The world's highest earning authors and their support of charity

Publishing success stories have been in the news following the runaway commercial success of EL James' 50 Shades of Grey and more recently, JK Rowling's first adult book, The Casual Vacancy,  becoming a best-seller before it was released.

It's no surprise that it is still possible to make big dollars in publishing and writing, despite the doom and gloom from the industry. And tensions remain between the artistic pursuit of writing and the commercial business of publishing, the fame notoriety or marketing of the author and the quality and value of what they actually write.

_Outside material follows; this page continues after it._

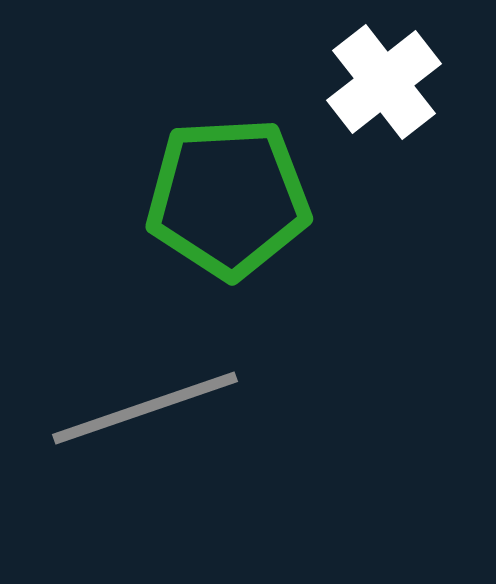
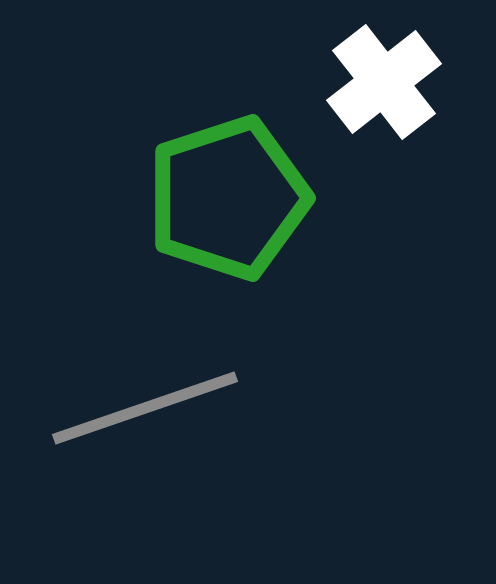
green pentagon: rotated 15 degrees counterclockwise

So who are the world's highest earning authors and, for a different perspective, what do they do with their wealth in terms of charitable giving?

Forbes magazine has a wide-variety of "rich lists" and these writers are named in their World's Top Earning Authors List. Forbes writer Jeff Bercovici says, "To generate our earnings estimates, we talk to authors, agents, publishers and other experts and review data including Nielsen BookScan sales figures."

The 14 top-earning authors in 2011 are listed along with a few details of how they use their wealth to help others. Click on the book covers to purchase their latest book.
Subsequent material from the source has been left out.